The Jamaican star, who has died aged 73, returned to his roots after global fame with Bob Marley to deepen and diversify reggae with a powerful sense of creative freedom

The documentary film Fire in Babylon, the story of the West Indies cricket team of the 70s and 80s, is peppered with contributions from that all-conquering side, but the show was comprehensively stolen less than five minutes in by the nattily dressed Bunny Wailer sitting on a boulder. He is eloquent and insightful, talking about the significance of that team to black people in the Caribbean but increasingly loses his cool with a dog barking off camera. In a flash, the articulate academic tones disappear, he whips off his dark glasses and shouts “Clap him again!” Then, almost smirkingly, uses this as an analogy for how Jamaicans approach cricket.

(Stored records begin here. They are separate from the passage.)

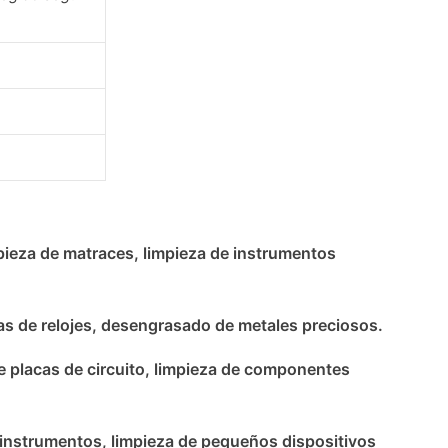
impieza de matraces, limpieza de instrumentos
ezas de relojes, desengrasado de metales preciosos.
de placas de circuito, limpieza de componentes
e instrumentos, limpieza de pequeños dispositivos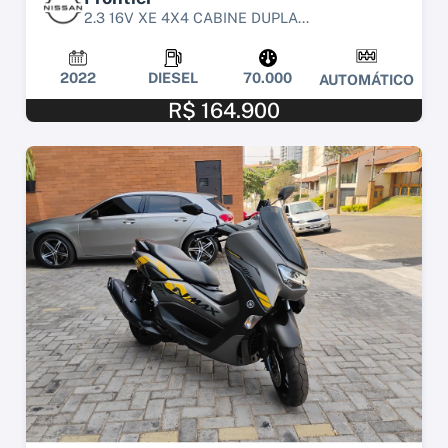
2.3 16V XE 4X4 CABINE DUPLA...
2022
DIESEL
70.000
AUTOMÁTICO
R$ 164.900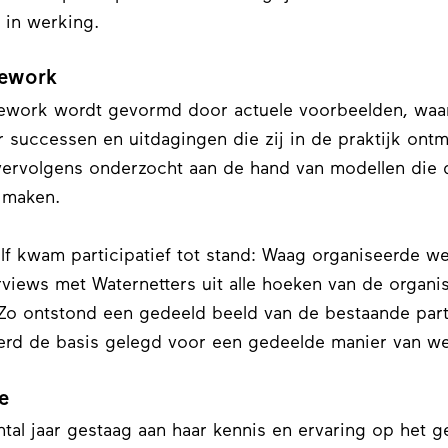
 in werking.
mework
mework wordt gevormd door actuele voorbeelden, waar
successen en uitdagingen die zij in de praktijk ont
ervolgens onderzocht aan de hand van modellen die 
k maken.
f kwam participatief tot stand: Waag organiseerde we
rviews met Waternetters uit alle hoeken van de organisa
. Zo ontstond een gedeeld beeld van de bestaande parti
erd de basis gelegd voor een gedeelde manier van we
e
al jaar gestaag aan haar kennis en ervaring op het ge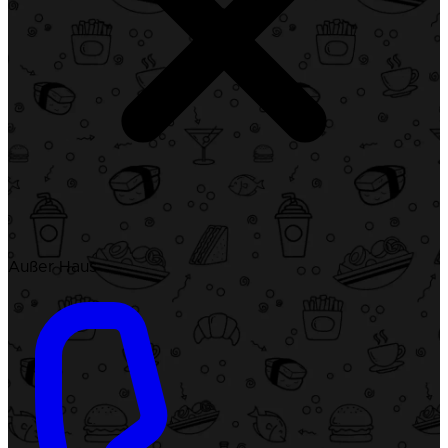
Außer Haus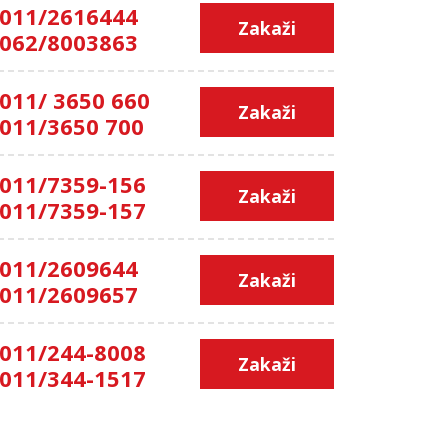
011/2616444
Zakaži
062/8003863
011/ 3650 660
Zakaži
011/3650 700
011/7359-156
Zakaži
011/7359-157
011/2609644
Zakaži
011/2609657
011/244-8008
Zakaži
011/344-1517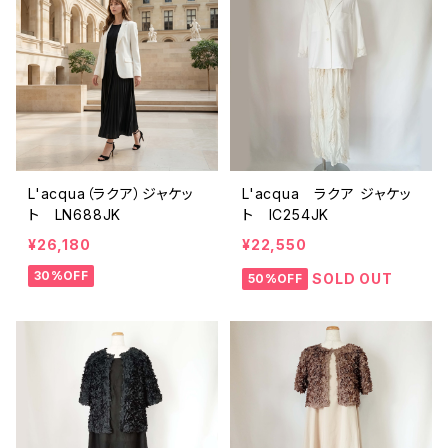
L'acqua（ラクア）ジャケッ
L'acqua ラクア ジャケッ
ト LN688JK
ト IC254JK
¥26,180
¥22,550
30%OFF
SOLD OUT
50%OFF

The dog has a cameo later in the film, only for Wailer to almost affectionately shoo it away, and it’s all as vivid an illustration as anything musical of who he was: smart, drily funny, not to be trifled with but not really as fierce as he came across. Indeed, it was as much a balance of personalities among Bunny, Peter Tosh and Bob Marley that made their group the Wailers so appealing: Tosh, a six-foot-seven streak of barely controlled anger; Marley a quasi-hippie who understood the rock world, and the pragmatic Bunny, who valued his artistic and sociopolitical freedom.